- _What is being asked_
Apart from the pictures, reproduce the data below exactly as it stands.

[Dataset entries]
################
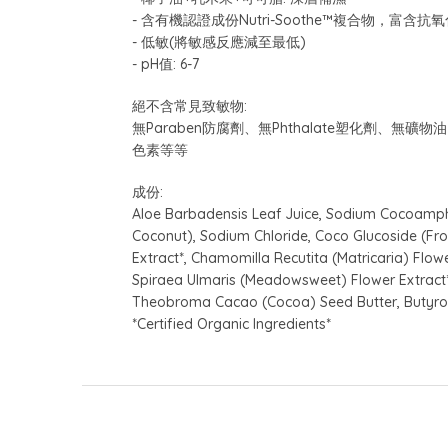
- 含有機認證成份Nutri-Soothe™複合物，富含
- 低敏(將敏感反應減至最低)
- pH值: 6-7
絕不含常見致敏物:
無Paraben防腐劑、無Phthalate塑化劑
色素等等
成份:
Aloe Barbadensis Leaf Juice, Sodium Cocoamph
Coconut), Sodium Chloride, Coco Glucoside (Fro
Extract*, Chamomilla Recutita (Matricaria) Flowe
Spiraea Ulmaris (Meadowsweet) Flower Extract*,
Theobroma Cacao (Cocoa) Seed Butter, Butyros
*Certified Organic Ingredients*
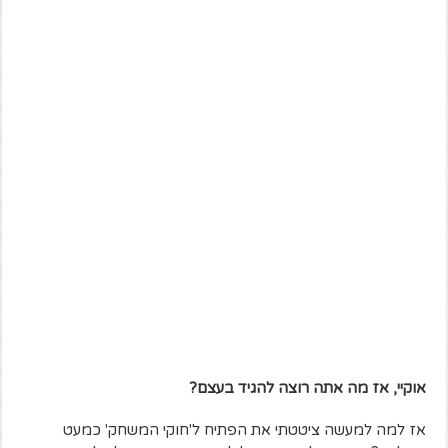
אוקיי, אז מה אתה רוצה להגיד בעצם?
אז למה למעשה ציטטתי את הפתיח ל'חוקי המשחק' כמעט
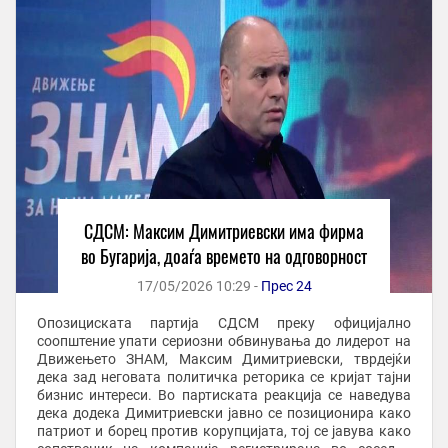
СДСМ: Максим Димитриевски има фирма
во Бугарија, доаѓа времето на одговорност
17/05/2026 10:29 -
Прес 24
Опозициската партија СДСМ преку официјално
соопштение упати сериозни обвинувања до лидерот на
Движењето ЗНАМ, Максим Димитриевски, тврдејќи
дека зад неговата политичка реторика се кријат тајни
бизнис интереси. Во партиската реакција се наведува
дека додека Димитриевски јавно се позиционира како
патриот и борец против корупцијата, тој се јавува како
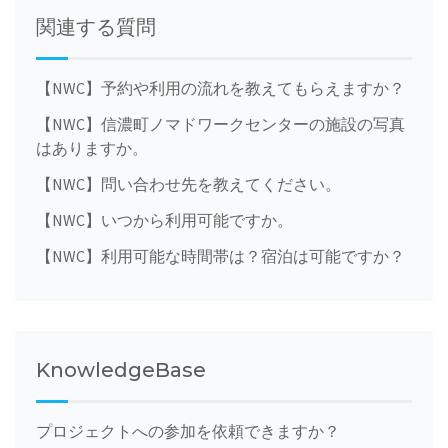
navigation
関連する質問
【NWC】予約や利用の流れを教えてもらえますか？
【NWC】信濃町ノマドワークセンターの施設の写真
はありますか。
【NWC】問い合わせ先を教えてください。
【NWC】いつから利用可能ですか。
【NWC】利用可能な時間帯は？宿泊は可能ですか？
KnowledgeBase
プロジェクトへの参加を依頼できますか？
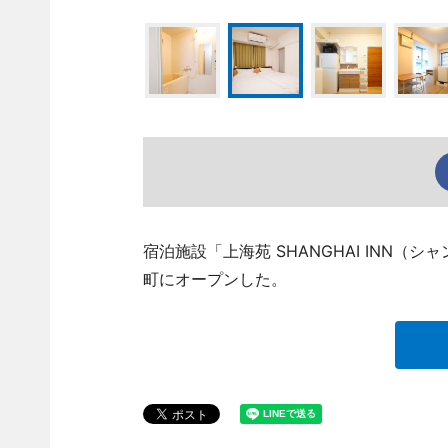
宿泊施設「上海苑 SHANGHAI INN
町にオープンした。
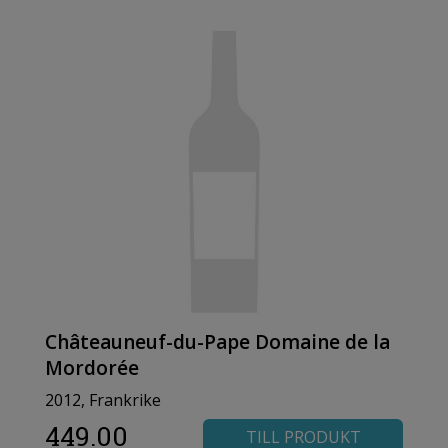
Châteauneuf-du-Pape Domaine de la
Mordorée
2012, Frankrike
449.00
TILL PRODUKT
################
- _Response_
- 含有機認證成份Nutri-Soothe™複合物，富含
- 低敏(將敏感反應減至最低)
- pH值: 6-7
絕不含常見致敏物:
無Paraben防腐劑、無Phthalate塑化劑
色素等等
成份:
Aloe Barbadensis Leaf Juice, Sodium Cocoamph
Coconut), Sodium Chloride, Coco Glucoside (Fro
Extract*, Chamomilla Recutita (Matricaria) Flowe
Spiraea Ulmaris (Meadowsweet) Flower Extract*,
Theobroma Cacao (Cocoa) Seed Butter, Butyros
*Certified Organic Ingredients*
אוקיי, אז מה אתה רוצה להגיד בעצם?
אז למה למעשה ציטטתי את הפתיח ל'חוקי המשחק' כמעט
СДСМ: Максим Димитриевски има фирма
во Бугарија, доаѓа времето на одговорност
17/05/2026 10:29 -
Прес 24
Опозициската партија СДСМ преку официјално
соопштение упати сериозни обвинувања до лидерот на
Движењето ЗНАМ, Максим Димитриевски, тврдејќи
дека зад неговата политичка реторика се кријат тајни
бизнис интереси. Во партиската реакција се наведува
дека додека Димитриевски јавно се позиционира како
патриот и борец против корупцијата, тој се јавува како
navigation
関連する質問
【NWC】予約や利用の流れを教えてもらえますか？
【NWC】信濃町ノマドワークセンターの施設の写真
はありますか。
【NWC】問い合わせ先を教えてください。
【NWC】いつから利用可能ですか。
【NWC】利用可能な時間帯は？宿泊は可能ですか？
KnowledgeBase
プロジェクトへの参加を依頼できますか？
宿泊施設「上海苑 SHANGHAI INN
町にオープンした。
Châteauneuf-du-Pape Domaine de la
Mordorée
2012, Frankrike
449.00
TILL PRODUKT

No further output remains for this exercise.